What other ConflictMastery™ Quest(ions) may you add here?

Posted in Choice in Conflict, Metaphors | 4 Comments

PUULLEASE!

As we know, the word please is usually meant to be a polite statement that accompanies a request of another. With a drawn out pronunciation and sarcastic intonation, this word can turn quickly into an expression that reflects disgust, disapproval, anger, and disagreement. ‘Puullease’ may be used to dismiss the other person, to criticize, or to put them down. In any case, saying this word in the way just described typically leaves little room for conciliatory dialogue.

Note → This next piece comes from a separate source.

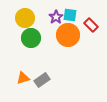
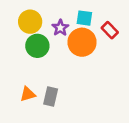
purple star: (56, 17) -> (60, 28), moved
gray rectangle: (42, 80) -> (51, 97), turned -42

Consider a time when you have used an imploring statement such as ‘puullease’ in a conflict or when someone else has, when answering this week’s ConflictMastery™ Quest(ions). Feel free to substitute another word you may have used with the same sort of intonation:

  • What was the context for using ‘puullease’?
  • What did you mean by saying ‘puullease’ (or other word you used with the same intonation)?
  • What were you experiencing at the time?
  • What happened to the conversation?
  • How did the other person react?
  • When someone has used an expression like ‘puullease’ in response to something you said, what has been the impact on you?
  • What were you hoping to happen in the above scenario that didn’t?
  • What could you have said to replace ‘puullease’ to be able to achieve that?
  • If you were to use the word ‘please’ to start off a sentence that states what you wanted or needed from the other person what would that sentence be?
  • How would it sound?

What other ConflictMastery™ Quest(ions) may you add here?

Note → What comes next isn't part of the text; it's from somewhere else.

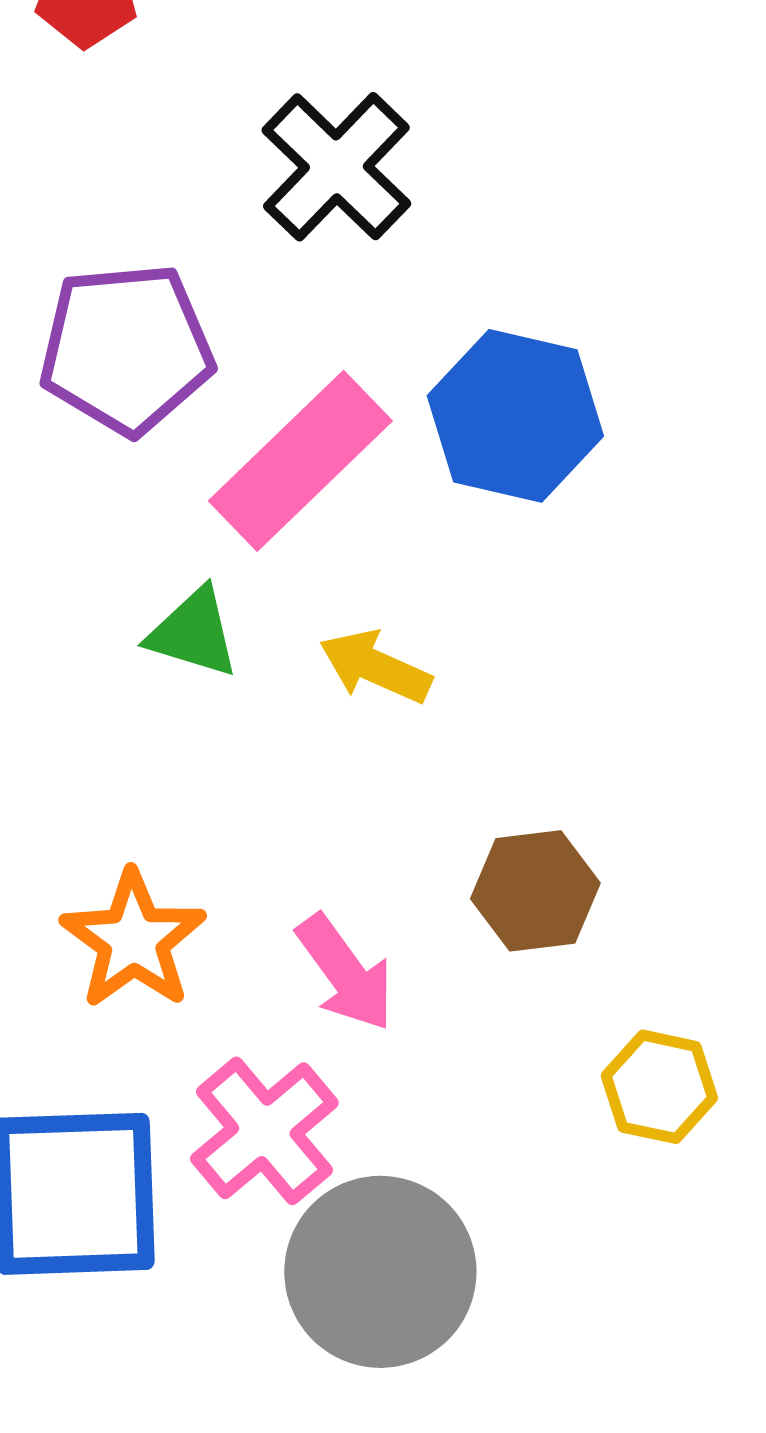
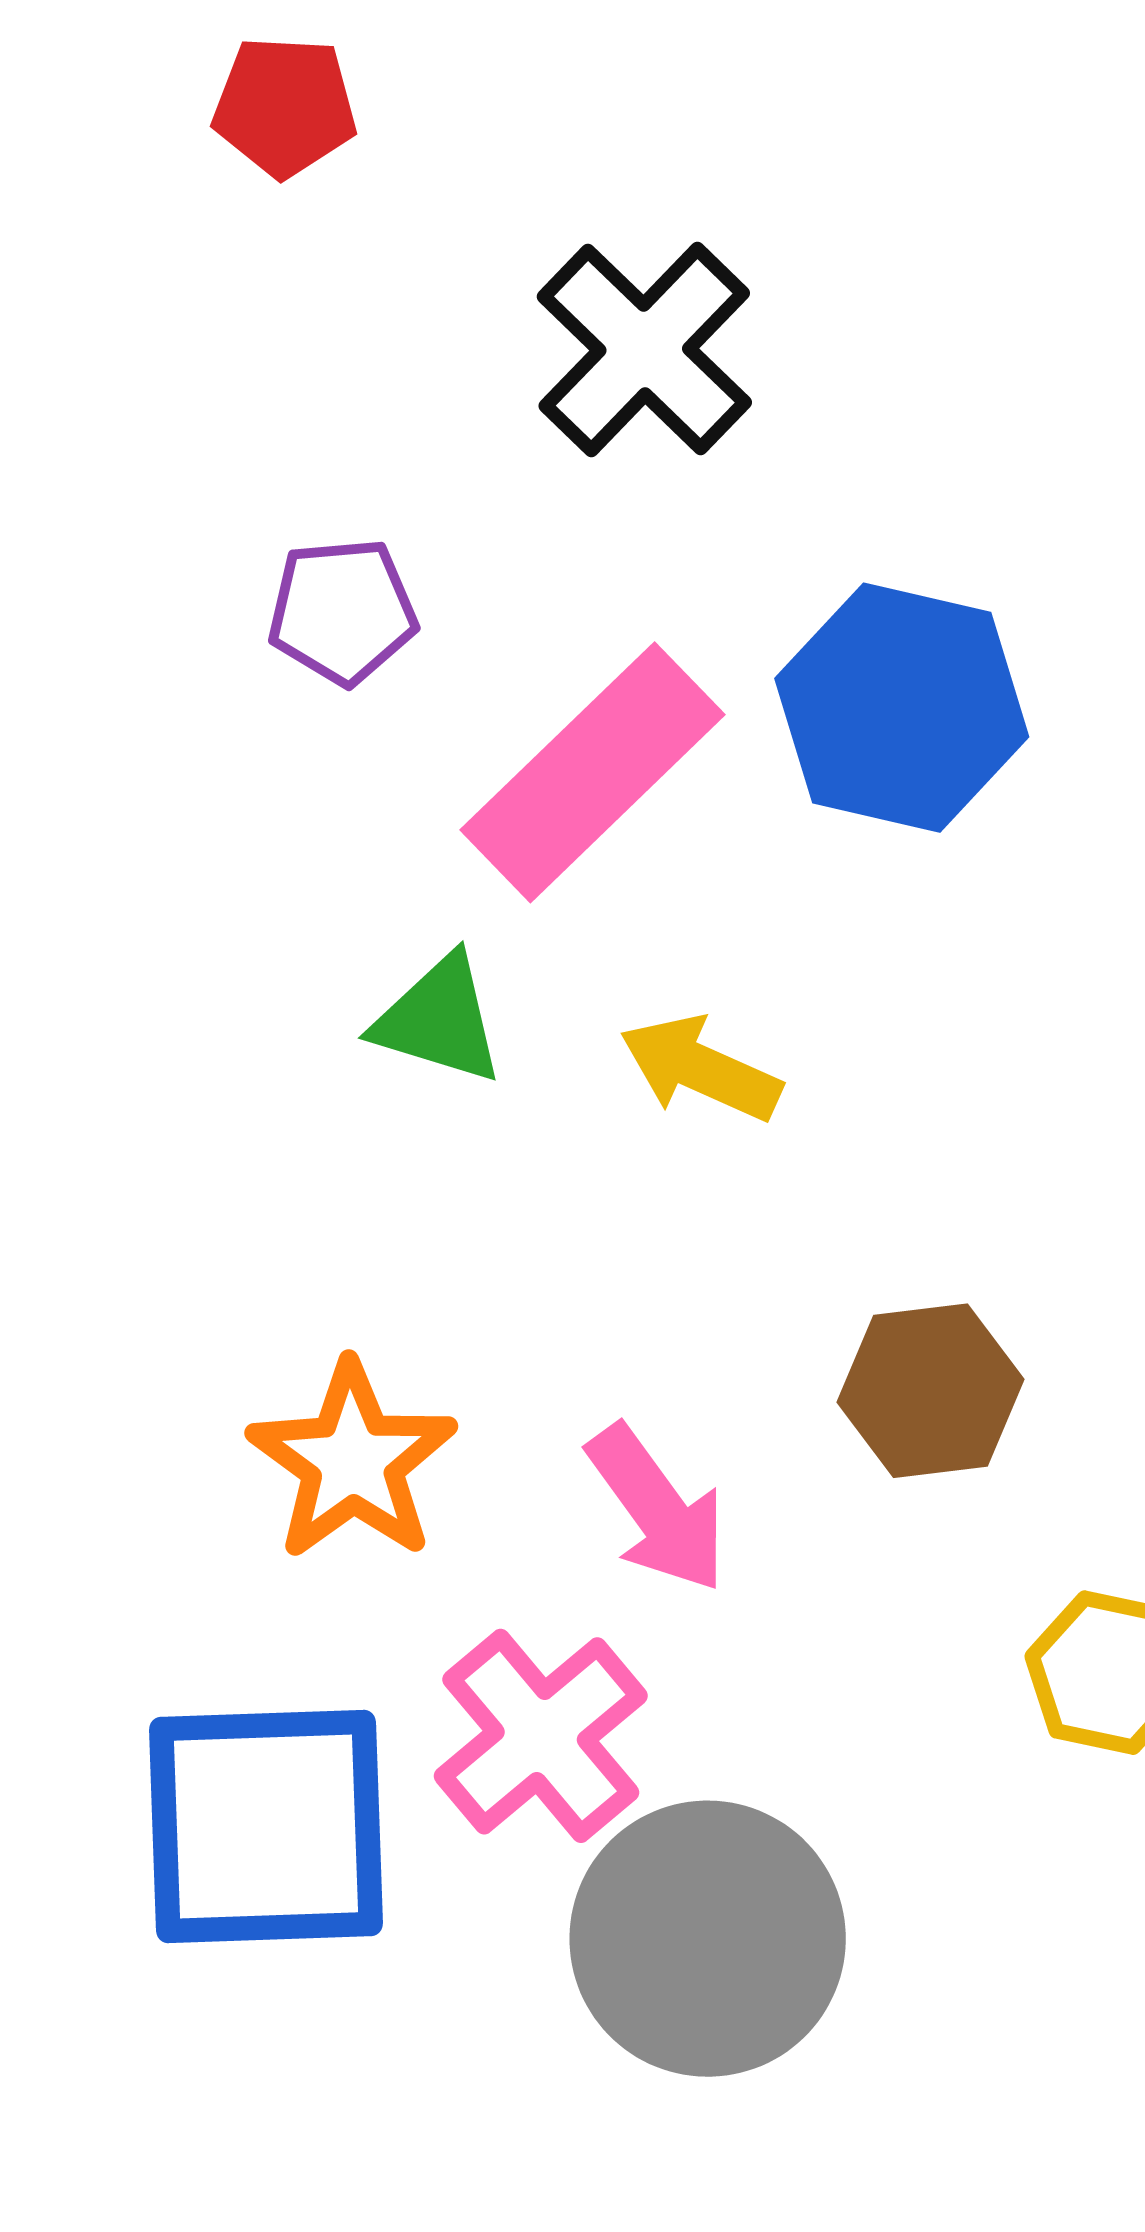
purple pentagon: (126, 349) -> (342, 611), size x0.6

Posted in Criticizing | 2 Comments

Get Over Yourself

There are times when we are in a conversation with another person that we take the ‘high road’. This shows up in a number of ways and today’s blog looks at the ill effects such an approach can have.

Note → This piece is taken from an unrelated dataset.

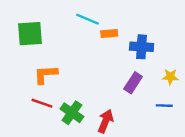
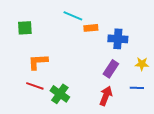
green square: (30, 34) -> (25, 28), size x0.7
red arrow: (106, 121) -> (106, 96), moved

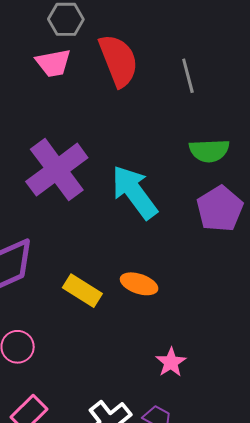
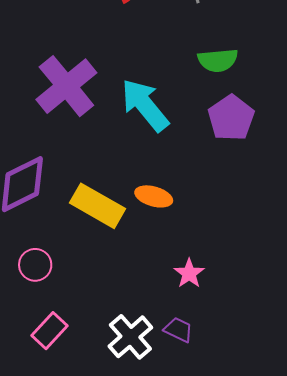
yellow rectangle: (82, 291) -> (97, 206), size x1.4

We may appear arrogant and patronizing at these times, and this attitude can be irritating to the point of triggering the other person and heightening the tension. We may get entrenched in the ‘rightness’ of our perspective – leaving little to no room for open dialogue. I think it is this sort of approach that leads people to say or want to say in response, “get over yourself”.

Since it is commonly the case that acting in the ways described above either shuts others down or escalates matters, it helps to consider when to “get over ourselves”. Instead of taking high roads and low roads, it may help instead to consider how to walk on the same road with the other person in an effort to reconcile differences.

Here are some ConflictMastery™ Quest(ions) on this topic. It is suggested you bring to mind one or two times when you found yourself sounding or becoming self-righteous or patronizing or however else you may describe an approach that reflects the sort of attitude described in this blog. Think, too, of times when you have observed others demonstrate this.

  • What is your meaning of the phrase “get over yourself”?
  • Under what circumstances may you use or think the expression “get over yourself” about someone’s actions, attitude, etc.?
  • What do you feel about the person at these times?
  • Considering a situation when you used or wanted to use this expression, what do you think that person needed to get over?
  • How would you like her or him to have been instead?
  • Under what circumstances may you do or say something that leads someone to say or think “get over yourself” about you?
  • Considering a specific situation when someone said something such as this statement to you, what may she or he thought you needed to get over at that time?
  • How does it impact you to hear someone direct expressions such as “get over yourself” to you?
  • In the future when you hear yourself sounding like someone who needs to get over yourself, what may you say or do instead?
  • How may you respond in a conflict masterful way when you begin to feel you want to say “get over yourself” to someone else?

What other ConflictMastery™ Quest(ions) may you add here?